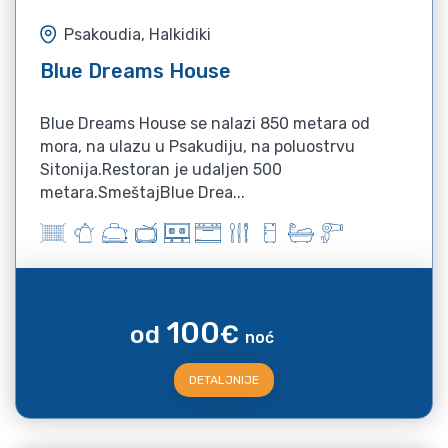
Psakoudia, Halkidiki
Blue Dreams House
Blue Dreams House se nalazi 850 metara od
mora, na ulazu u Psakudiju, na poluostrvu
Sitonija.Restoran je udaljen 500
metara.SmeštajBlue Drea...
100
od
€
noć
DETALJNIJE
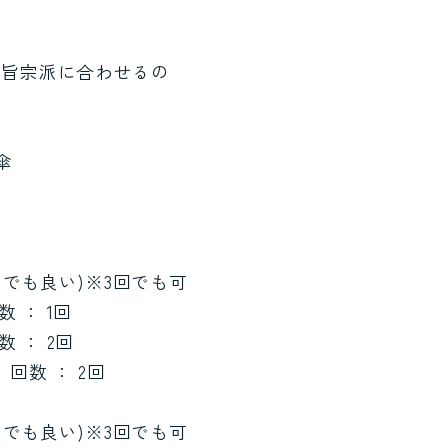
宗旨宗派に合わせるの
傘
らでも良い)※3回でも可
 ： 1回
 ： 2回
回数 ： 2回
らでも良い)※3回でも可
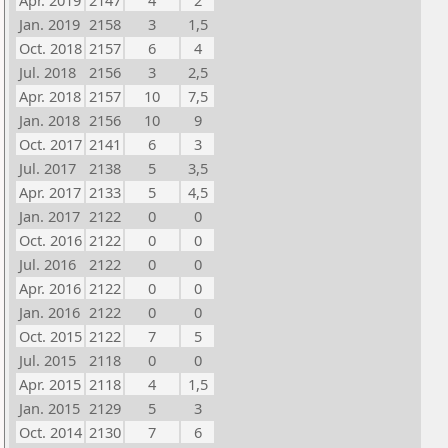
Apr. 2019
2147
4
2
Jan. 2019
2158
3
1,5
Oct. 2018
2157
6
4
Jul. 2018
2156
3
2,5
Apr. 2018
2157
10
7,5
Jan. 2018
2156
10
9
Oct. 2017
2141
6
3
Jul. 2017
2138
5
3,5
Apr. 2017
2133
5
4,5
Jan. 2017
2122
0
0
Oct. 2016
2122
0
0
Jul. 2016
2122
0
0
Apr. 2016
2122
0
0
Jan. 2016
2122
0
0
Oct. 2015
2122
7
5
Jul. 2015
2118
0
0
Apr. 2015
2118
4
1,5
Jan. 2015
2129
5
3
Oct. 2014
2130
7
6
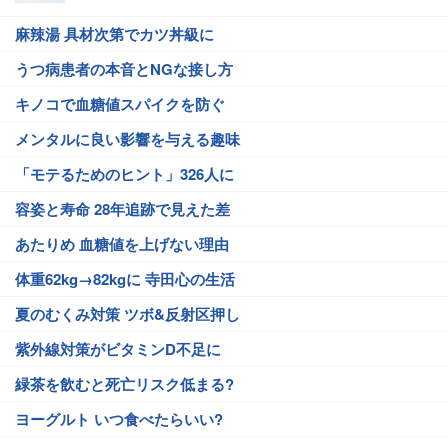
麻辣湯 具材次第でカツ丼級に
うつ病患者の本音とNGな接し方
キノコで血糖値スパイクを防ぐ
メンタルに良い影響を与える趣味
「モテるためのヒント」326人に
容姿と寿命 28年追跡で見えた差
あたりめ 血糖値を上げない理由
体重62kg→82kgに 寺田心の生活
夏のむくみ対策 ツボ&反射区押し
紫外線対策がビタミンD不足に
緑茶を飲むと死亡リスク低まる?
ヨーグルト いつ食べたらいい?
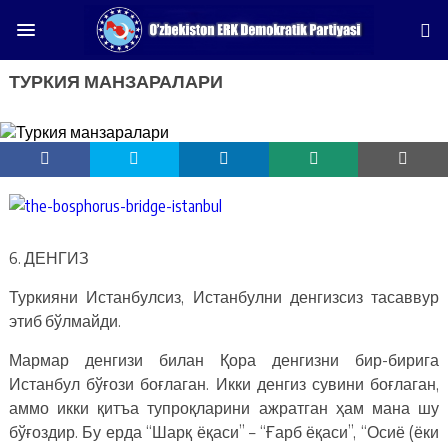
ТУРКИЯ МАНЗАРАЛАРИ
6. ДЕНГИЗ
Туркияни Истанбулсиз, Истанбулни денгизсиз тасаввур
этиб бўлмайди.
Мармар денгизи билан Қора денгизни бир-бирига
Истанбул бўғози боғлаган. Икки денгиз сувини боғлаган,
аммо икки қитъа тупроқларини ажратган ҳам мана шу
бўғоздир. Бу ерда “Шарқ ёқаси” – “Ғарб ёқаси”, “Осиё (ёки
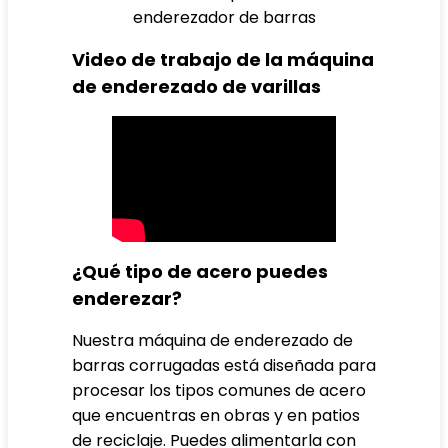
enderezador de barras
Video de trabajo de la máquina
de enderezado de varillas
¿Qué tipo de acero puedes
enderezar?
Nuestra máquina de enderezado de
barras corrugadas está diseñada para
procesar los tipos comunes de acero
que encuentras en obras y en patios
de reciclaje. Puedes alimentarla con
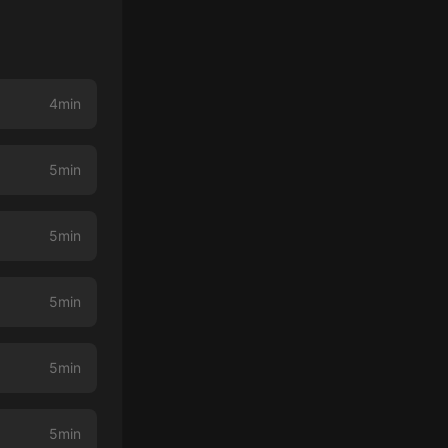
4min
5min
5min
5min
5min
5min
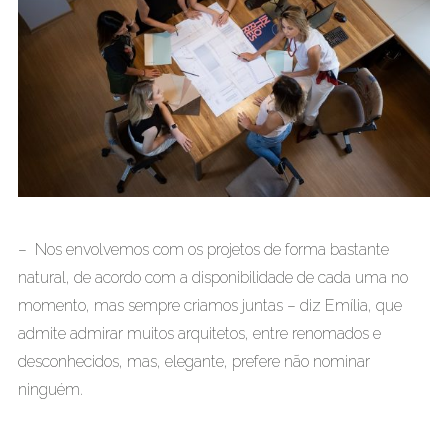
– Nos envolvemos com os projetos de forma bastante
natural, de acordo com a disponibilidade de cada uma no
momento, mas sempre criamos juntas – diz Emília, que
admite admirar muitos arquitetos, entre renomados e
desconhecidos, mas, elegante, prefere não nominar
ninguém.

==========

- Your assignment:
Transcribe exactly, with no pictures, the lines running from the first line of the material through the line holding "メンタルに良い影響を与える趣味".

- Answer for this exercise:
Psakoudia, Halkidiki
Blue Dreams House
Blue Dreams House se nalazi 850 metara od
mora, na ulazu u Psakudiju, na poluostrvu
Sitonija.Restoran je udaljen 500
metara.SmeštajBlue Drea...
100
od
€
noć
DETALJNIJE
宗旨宗派に合わせるの
傘
らでも良い)※3回でも可
 ： 1回
 ： 2回
回数 ： 2回
らでも良い)※3回でも可
Apr. 2019
2147
4
2
Jan. 2019
2158
3
1,5
Oct. 2018
2157
6
4
Jul. 2018
2156
3
2,5
Apr. 2018
2157
10
7,5
Jan. 2018
2156
10
9
Oct. 2017
2141
6
3
Jul. 2017
2138
5
3,5
Apr. 2017
2133
5
4,5
Jan. 2017
2122
0
0
Oct. 2016
2122
0
0
Jul. 2016
2122
0
0
Apr. 2016
2122
0
0
Jan. 2016
2122
0
0
Oct. 2015
2122
7
5
Jul. 2015
2118
0
0
Apr. 2015
2118
4
1,5
Jan. 2015
2129
5
3
Oct. 2014
2130
7
6
麻辣湯 具材次第でカツ丼級に
うつ病患者の本音とNGな接し方
キノコで血糖値スパイクを防ぐ
メンタルに良い影響を与える趣味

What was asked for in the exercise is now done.